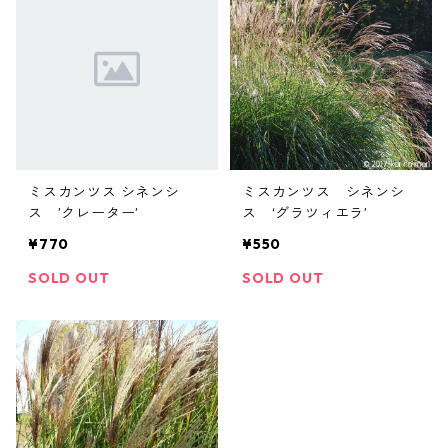
ミスカンツス シネンシ
ミスカンツス シネンシ
ス ’クレーター’
ス ‘グラツィエラ’
¥770
¥550
SOLD OUT
SOLD OUT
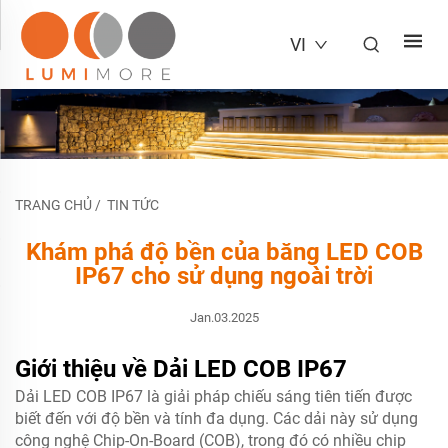
VI
TRANG CHỦ
/
TIN TỨC
Khám phá độ bền của băng LED COB
IP67 cho sử dụng ngoài trời
Jan.03.2025
Giới thiệu về Dải LED COB IP67
Dải LED COB IP67 là giải pháp chiếu sáng tiên tiến được
biết đến với độ bền và tính đa dụng. Các dải này sử dụng
công nghệ Chip-On-Board (COB), trong đó có nhiều chip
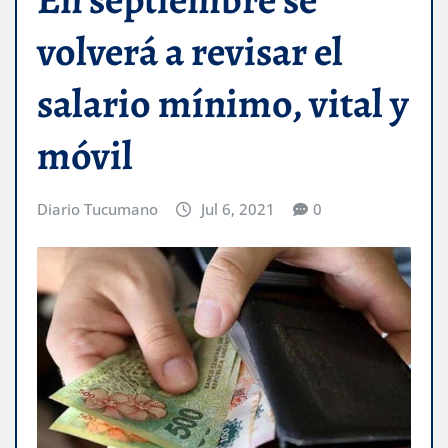
volverá a revisar el
salario mínimo, vital y
móvil
Diario Tucumano
Jul 6, 2021
0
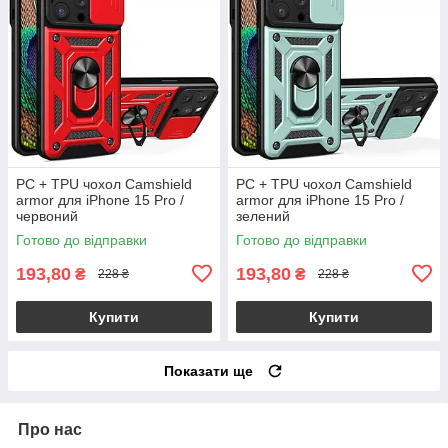
PC + TPU чохол Camshield
PC + TPU чохол Camshield
armor для iPhone 15 Pro /
armor для iPhone 15 Pro /
червоний
зелений
Готово до відправки
Готово до відправки
193,80
193,80
₴
₴
228 ₴
228 ₴
Купити
Купити
Показати ще
Про нас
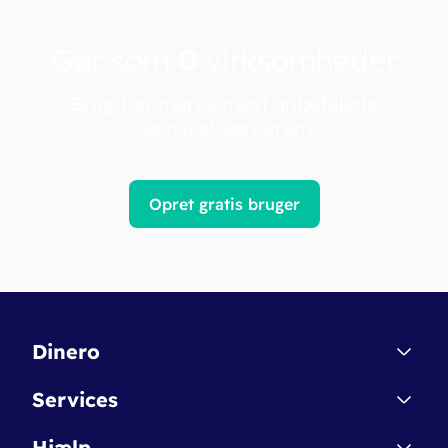
Gør som
0
virksomheder
Brug Danmarks mest anbefalede
regnskabsprogram
Opret gratis bruger
Dinero
Kontakt
Services
Affiliate
Dinero Starter
Hjælp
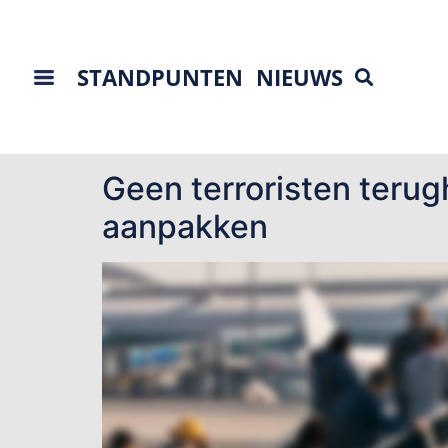
STANDPUNTEN
NIEUWS
Tag:
extremisme
Geen terroristen terug
aanpakken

........

• EXERCISE INSTRUCTIONS:
Set down the material above word for word and skip its pictures.

• WRITTEN REPLY:
ミスカンツス シネンシ
ミスカンツス シネンシ
ス ’クレーター’
ス ‘グラツィエラ’
¥770
¥550
SOLD OUT
SOLD OUT
VI
TRANG CHỦ
/
TIN TỨC
Khám phá độ bền của băng LED COB
IP67 cho sử dụng ngoài trời
Jan.03.2025
Giới thiệu về Dải LED COB IP67
Dải LED COB IP67 là giải pháp chiếu sáng tiên tiến được
biết đến với độ bền và tính đa dụng. Các dải này sử dụng
công nghệ Chip-On-Board (COB), trong đó có nhiều chip
volverá a revisar el
salario mínimo, vital y
móvil
Diario Tucumano
Jul 6, 2021
0
PC + TPU чохол Camshield
PC + TPU чохол Camshield
armor для iPhone 15 Pro /
armor для iPhone 15 Pro /
червоний
зелений
Готово до відправки
Готово до відправки
193,80
193,80
₴
₴
228 ₴
228 ₴
Купити
Купити
Показати ще
Про нас
Gør som
0
virksomheder
Brug Danmarks mest anbefalede
regnskabsprogram
Opret gratis bruger
Dinero
Kontakt
Services
Affiliate
Dinero Starter
Hjælp
STANDPUNTEN
NIEUWS
Tag:
extremisme
Geen terroristen terug
aanpakken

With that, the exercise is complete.